As I continue to dive deeper, I am genuinely surprised at how much Java and C# overlap. There are of course differences, but these are much fewer than the similarities.


Of course this point has nothing to do with the language differences, but it affects how you get there. Getting to know Eclipse has been interesting. Since I was a recent convert to ReSharper with Visual Studio, initially Eclipse seemed like a real step backward. The autocomplete is not as good as VS Intellisense, and the syntax highlighting isn’t as good. I learned about FindBugs, a plug-in for Eclipse that performs code quality inspections similar to ReSharper. It’s not as robust, but for the time being it’s workable. I still haven’t found the productivity tools ReSharper provides. I want to get to know IntelliJ IDEA (assuming it’s as good as ReSharper because it’s also from JetBrains), but I have two problems so far:

  • BlackBerry development can only be done with Eclipse
  • All the Java devs around me are using Eclipse

I’m going to try IntelliJ IDEA for doing some Android work on the side. If it’s much better I’ll work on swaying my colleagues.

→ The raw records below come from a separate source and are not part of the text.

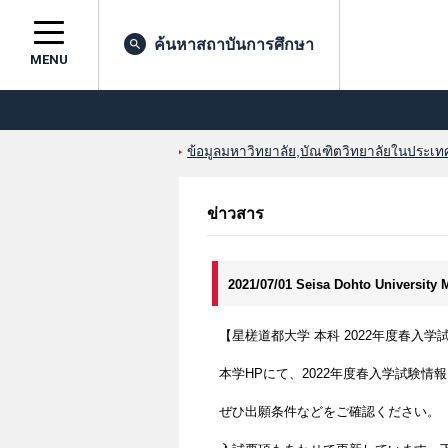
ค้นหาสถาบันการศึกษา
MENU
ข้อมูลมหาวิทยาลัย,บัณฑิตวิทยาลัยในประเทศญ
ข่าวสาร
2021/07/01 Seisa Dohto Universit
【星槎道都大学 本科 2022年度春入学
本学HPにて、2022年度春入学試験情
ぜひ出願条件などをご確認ください。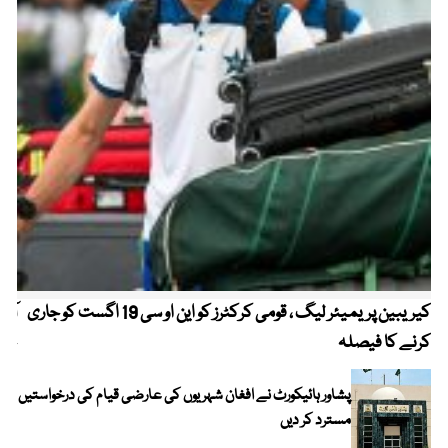
کیریبین پریمیئر لیگ ، قومی کرکٹرز کو این او سی 19 اگست کو جاری
آز
کرنے کا فیصلہ
چھی
پشاور ہائیکورٹ نے افغان شہریوں کی عارضی قیام کی درخواستیں
مسترد کر دیں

It’s also interesting that most folks have multiple copies of Eclipse installed, each one configured with the plugins dedicated to a certain kind of development, i.e. one for BlackBerry, one for Android, one for back-end web services, etc. Apparently Eclipse doesn’t use the registry, so multiple copies is not an issue. Installing the plugins is a pain. Sometimes you get them from the IDE using a built in feature, other times you download and install them separately. I guess VS is similar, you just need to do it much less often.

Lack of Properties

Right off the bat this was difficult for me. You can make members public, but as in .Net this is frowned upon. So you end up creating getPropertyName() and setPropertyName(value) functions explicitly, and they show up as methods not as members. I guess I am spoiled by the auto-implemented properties in .Net. I needed to change the way I looked at accessing data in a class.

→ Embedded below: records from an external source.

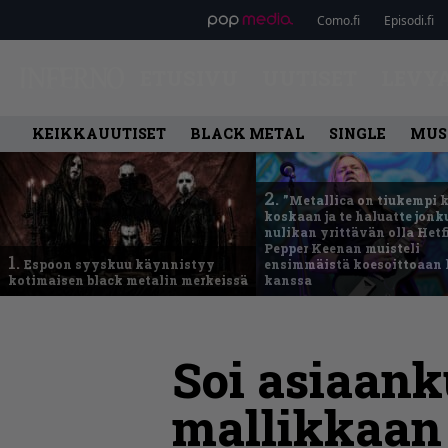
Como.fi
Episodi.fi
ETUSIVU
UUTISET
LEVY
KEIKKAUUTISET
BLACK METAL
SINGLE
MUS
2.
”Metallica on tiukempi 
koskaan ja te haluatte jonk
nulikan yrittävän olla Hetfi
Pepper Keenan muisteli
1.
Espoon syyskuu käynnistyy
ensimmäistä koesoittoaan 
kotimaisen black metalin merkeissä
kanssa
Soi asiaank
mallikkaan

While string objects themselves are very similar (immutable, StringBuilder, etc), formatting them is different. There is a static String.format() function, but it requires a little more stringent parameters than the .Net version, akin to the string formatting you do in .Net during declarative databinding in ASPX pages. Java also has dedicated classes for formatting numbers and dates


While events are built into the Java language, it’s in a much more rudimentary way in comparison to .Net. You have to do all the plumbing yourself. Frameworks like AWT and Swing help with this, but as a mobile developer these aren’t doing me any good. It seems to me there isn’t as much focus on this as there is in .Net.


The kind of functionality you get from Linq is not built into Java directly. You need a 3rd party library to do something similar, like lambdaj. In fact, using 3rd party libraries is more of a pattern in Java than in .Net. There are tons of open source libraries to extend the language, which is not as common in .Net.

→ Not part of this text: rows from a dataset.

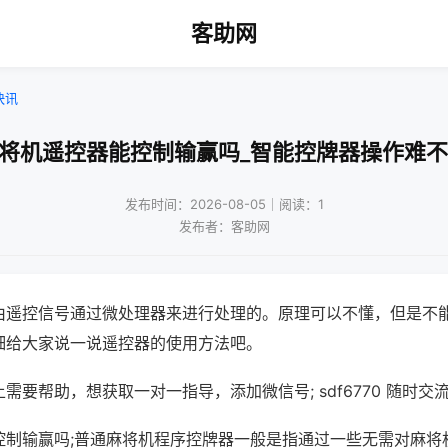
客助网
快讯
麻将机遥控器能控制输赢吗_智能控牌器操作难不
发布时间：2026-08-05｜阅读：1
发布者：客助网
由遥控信号通过微处理器来进行处理的。原理可以不懂，但是不
细给大家说一说遥控器的使用方法吧。
需要帮助，想获取一对一指导，添加微信号; sdf6770 随时交流
控制输赢吗;普通麻将机程序控牌器一般是指通过一些无需对麻将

Open source continues to be a problem for me. I keep doing work for large corporations, and mostly they will not accept open source in software solutions. Essentially they don’t trust the source from a legal perspective, so unless some third party comes along and indemnifies the source for them (like RedHat or Novell has done for Linux) large corporations just don’t want to use it. Now that I have seen how easily hackers can affect open source, I can see where their paranoia is coming from. Ultimately, they are actively choosing sub-optimal solutions to avoid any risk, instead of managing the risk. I’m sure there is a scaling factor here for the largest companies. This is another hidden contributor to the costs and failures of software development.

Null Pointer Exception

Null Pointer Exception == Object Reference not set to an instance of an object. Which one is a clearer message describing the actual problem? Neither one.


The naming conventions in Java differ somewhat from what is accepted in .Net. Methods start with lowercase letters. I’ve seen a bunch recent code written by other Java developers and am deeply disturbed that Hungarian notation is alive and well. It’s down but not out in the .Net world, I hope I don’t find it thriving in Java….

Class Duplication/Refactoring

I’m finding with all the different namespaces and open source projects available, that lots of open source developers adopt the “not invented here” attitude and create their own version of a class, ranging from slightly to wildly different. Classes for handling JSON are a great example of this. I have found at least half a dozen implementations of the JSONArray class. Uncle Google is no help for this newcomer. Which one should I be using? Will I need to build a façade into my designs so I can use more than one? Do I now need to build time into my estimation to research all the possible implementations of a concept.  How do Java teams manage that?

As I continue delving into the differences I’ll likely have more posts.